Willow and Jaden are the product of the highest level of privilege (sans the social implications of having brown skin) one can have: social access to people in power, wealth, and even health because their parents look damn good at 43 (Jada) and 46 (Will) respectively. They could have taken this privilege and done a few things with it: partied and indulged to their hearts content (Lindsey Lohan ring a bell?), became sloth and paralyzed from it (sorry Rob Kardashian - we know being a Kardashian is hard), or get wise with it. And they chose wise.
Jaden and Willow are active social experiments in my eyes. They're both young and don't have many hang ups or baggage quite yet, and can still approach the world in a bold naive way that's dually frightening and inspiring.
For instance, their take on education:
"JADEN: Here’s the deal: School is not authentic because it ends. It’s not true, it’s not real. Our learning will never end. The school that we go to every single morning, we will continue to go to.
WILLOW: Forever, ‘til the day that we’re in our bed"
Obviously the idea of learning, which is often synonymous with education, is imperative to bettering our world, but they have a significant point about traditional education failing.

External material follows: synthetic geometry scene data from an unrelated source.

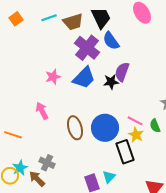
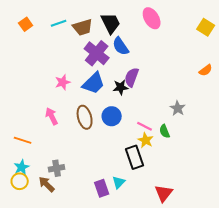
brown ellipse: (75, 128) -> (85, 117), moved
blue circle: (105, 128) -> (112, 116), moved, size x0.7
gray cross: (47, 163) -> (57, 168), turned -35
cyan star: (20, 168) -> (22, 167), moved

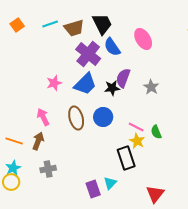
pink ellipse: (152, 18) -> (143, 39), moved
gray star: (178, 108) -> (151, 87), moved
brown arrow: (47, 184) -> (38, 141), moved, turned 66

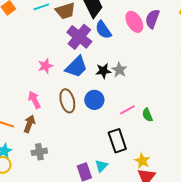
purple semicircle: (123, 78) -> (152, 19), moved
gray star: (151, 87) -> (119, 70), moved
pink line: (136, 127) -> (127, 110), turned -56
yellow star: (137, 141) -> (142, 161), moved

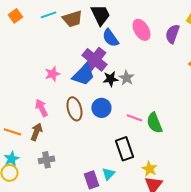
purple semicircle: (152, 19) -> (172, 34), moved
purple cross: (79, 37) -> (94, 60), moved
pink line: (127, 110) -> (134, 118), turned 49
green semicircle: (147, 115) -> (154, 123), size x1.5

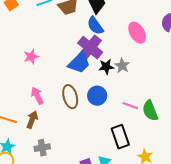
pink ellipse: (141, 30) -> (137, 33), moved
blue semicircle: (110, 38) -> (95, 26), moved
pink star: (52, 74) -> (31, 57), moved

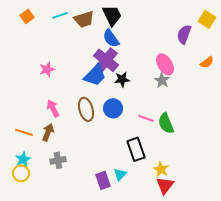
pink ellipse: (137, 33) -> (165, 64), moved
gray star: (122, 66) -> (162, 80), moved

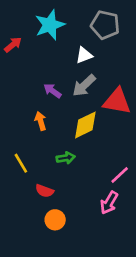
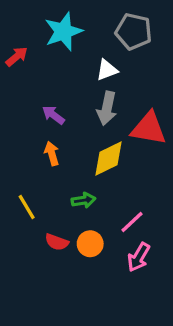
gray arrow: (84, 85) -> (107, 108), turned -35
purple arrow: (52, 91) -> (53, 115), moved
pink line: (120, 175) -> (132, 222), moved
orange circle: (55, 220) -> (90, 244), moved

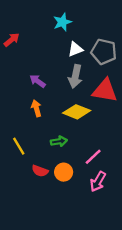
cyan star: (63, 32) -> (62, 22), moved, size x0.7
gray pentagon: (134, 32) -> (104, 52), moved
yellow diamond: (109, 159) -> (77, 112), turned 48

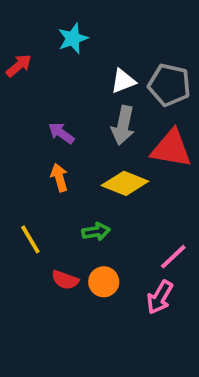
cyan star: (62, 22) -> (73, 39), moved
pink line: (93, 157) -> (173, 257), moved

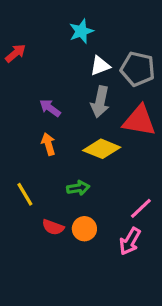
cyan star: (73, 39) -> (81, 31), moved

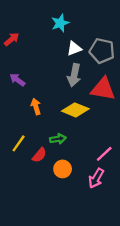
purple arrow: (50, 108) -> (17, 80), moved
yellow line: (25, 194) -> (19, 143), turned 66
red semicircle: (53, 227) -> (39, 155), moved, turned -70

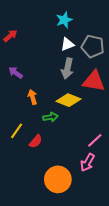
cyan star: (60, 23) -> (64, 20), moved
green arrow: (58, 139) -> (50, 117), moved
orange circle: (63, 169) -> (58, 179), moved, size x1.6

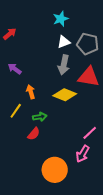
green arrow: (50, 117) -> (40, 117), moved
yellow line: (17, 131) -> (16, 111), moved

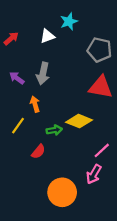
white triangle: (64, 42) -> (47, 36), moved
gray arrow: (64, 65) -> (43, 74), moved
yellow diamond: (65, 95) -> (79, 121), moved
green arrow: (40, 117) -> (54, 130), moved

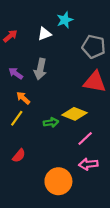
orange arrow: (35, 104) -> (23, 98), moved, turned -32
pink line: (102, 150) -> (85, 139), moved
red semicircle: (38, 152) -> (19, 156), moved
pink arrow: (94, 174) -> (88, 164), turned 54

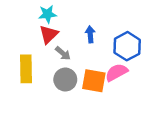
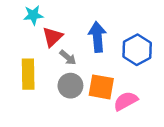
cyan star: (47, 14) -> (33, 15), moved
blue arrow: (90, 34) -> (97, 37), size x1.6
pink semicircle: (116, 72) -> (126, 101), moved

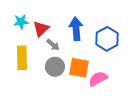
cyan star: (33, 15) -> (21, 22), moved

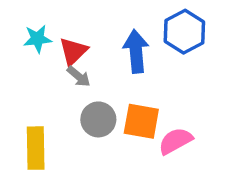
blue hexagon: (107, 39) -> (184, 32), moved
gray arrow: (53, 45) -> (79, 76), moved
yellow rectangle: (22, 58) -> (36, 148), moved

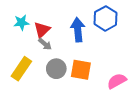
pink semicircle: (175, 141) -> (117, 81), moved
yellow rectangle: (36, 148) -> (21, 69), moved, turned 35

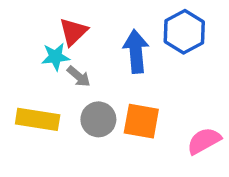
cyan star: (21, 23) -> (55, 57), moved
red triangle: (42, 30) -> (73, 32), moved
yellow rectangle: (21, 69) -> (38, 119), turned 65

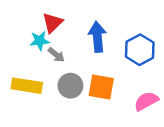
blue hexagon: (184, 32) -> (140, 50), moved

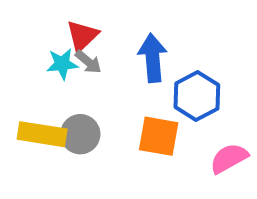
blue hexagon: (140, 50) -> (197, 96), moved
gray arrow: (56, 55) -> (88, 62), moved
gray circle: (70, 86) -> (80, 134), moved

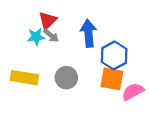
gray circle: (80, 134) -> (66, 78), moved
orange square: (159, 136) -> (112, 79), moved

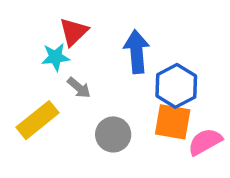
gray arrow: (51, 36) -> (79, 88), moved
yellow rectangle: (24, 78) -> (38, 120), turned -48
gray circle: (66, 78) -> (113, 134), moved

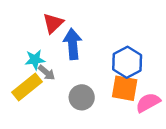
blue arrow: (137, 52) -> (73, 44), moved
cyan star: (56, 57) -> (35, 60), moved
gray arrow: (79, 88) -> (47, 73), moved

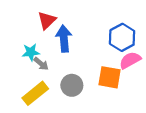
blue hexagon: (127, 62) -> (122, 37), moved
yellow rectangle: (27, 87) -> (35, 93), moved
pink semicircle: (148, 103) -> (130, 60), moved

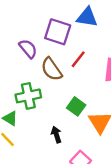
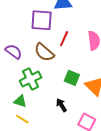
purple semicircle: (28, 49) -> (14, 52), moved

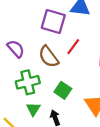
green square: (72, 78) -> (63, 90), moved
green triangle: (20, 101) -> (33, 109), moved, turned 32

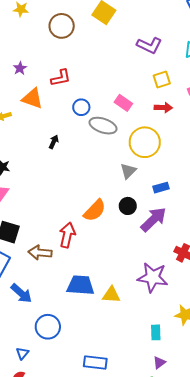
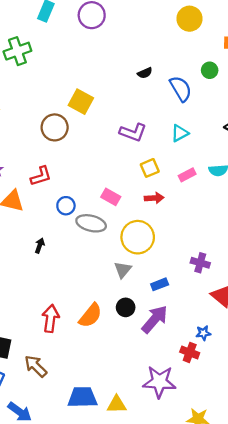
brown circle: (62, 26) -> (55, 127), moved
red arrow: (67, 235) -> (51, 318), moved
brown arrow: (40, 253) -> (36, 366), turned 45

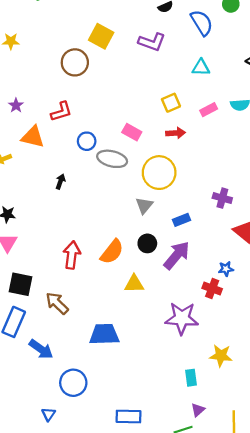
purple L-shape: (133, 132) -> (152, 42), moved
cyan triangle: (180, 133) -> (201, 68), turned 30
yellow triangle: (117, 405) -> (134, 284), moved

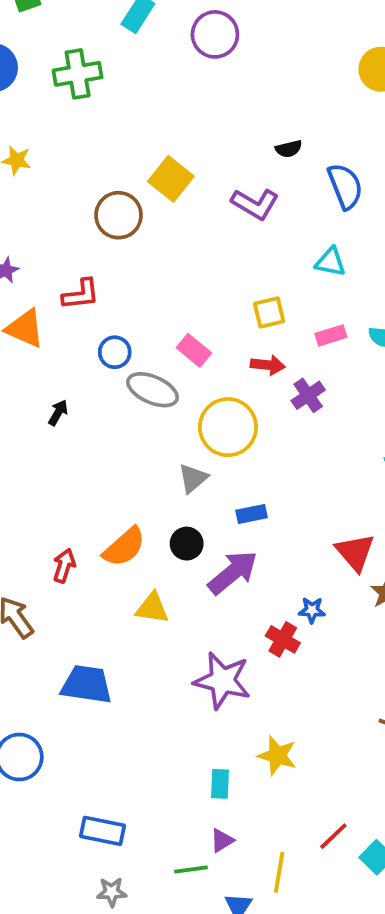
purple cross: (222, 198) -> (308, 395), moved, turned 30
red arrow: (72, 255) -> (64, 566), moved, size x0.7

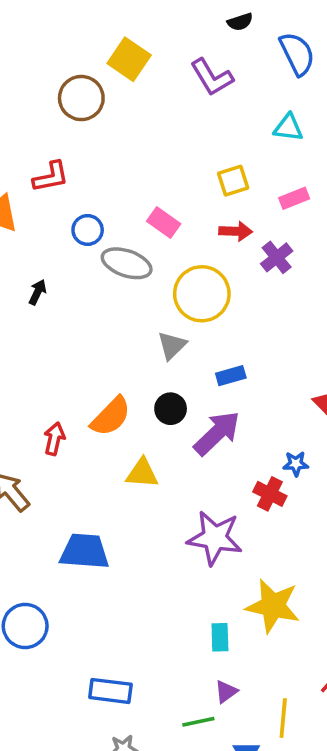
purple L-shape: (255, 204) -> (212, 77), turned 33
yellow star: (277, 755) -> (273, 606), size x1.4

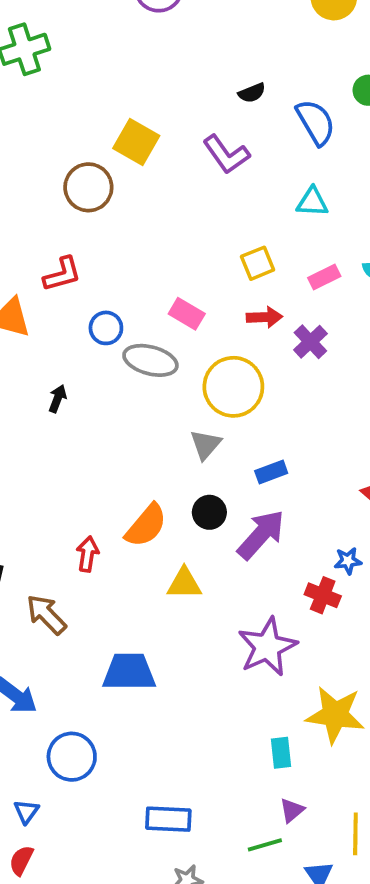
purple star: (215, 538) -> (267, 647), turned -30

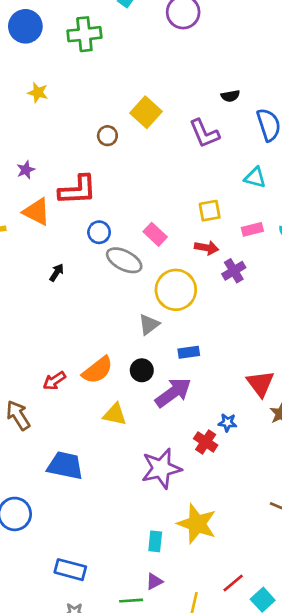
brown circle: (88, 187) -> (107, 136), size x0.6
red L-shape: (62, 274) -> (78, 190), size x1.4
red arrow: (88, 554) -> (54, 381), turned -145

School is currently used as a stop shop to groom people for fitting into societal boxes. Education typically teaches students what to think and not how to think, and common student identities become consumed with achieving letters, beating soul crushing competition, and regurgitating the information selected as most important by the school you happen to be enrolled in. This leaves very little time for self reflection and critical thinking, two things necessary for leading fulfilled and productive lives. The less money you have, the more your education resembles this conveyor belt of memorization and empty promises. W&J have the privilege to fill their minds and experiment with whatever they wish, and they chose to fill it with the starting buds of philosophy, purpose, and creativity. That's powerful and mind bending.
For the working poor, learning for learnings sake is seen as a privilege, but this class of folks need the deeper, self directed education W&J touch on the most. Although I can't emphasize the privilege W&J have enough, there are small things even us less privileged can do to invest in our own sense of identity and learning. Whether that's new hobbies, reading eye opening books on subjects we do not know, watching interesting documentaries that expand our minds - all those things teach us something valuable about the world and ourselves.
When you remove the typical motivation for a majority of people (myself included) for getting an education "i.e. getting a good job," what is education for in and of itself? To become a better person? To understand our past and unfurl our future? To talk about prana energy and babies having soft spots (Jaden, you're so interesting for that one)? When we untie the idea that education = job only, we begin to see the possibilities that Jaden and Willow see. Learning never stops, and should never stop if we want to indulge the present and celebrate the future.
They are young, they have many things to still experience outside of their bubble, but they're also onto something that I love. A freedom and solid sense of self that will propel them forward to create and leave a positive mark in the world. If only a fraction of us could learn something from that, we're all going to lead creatively dope lives.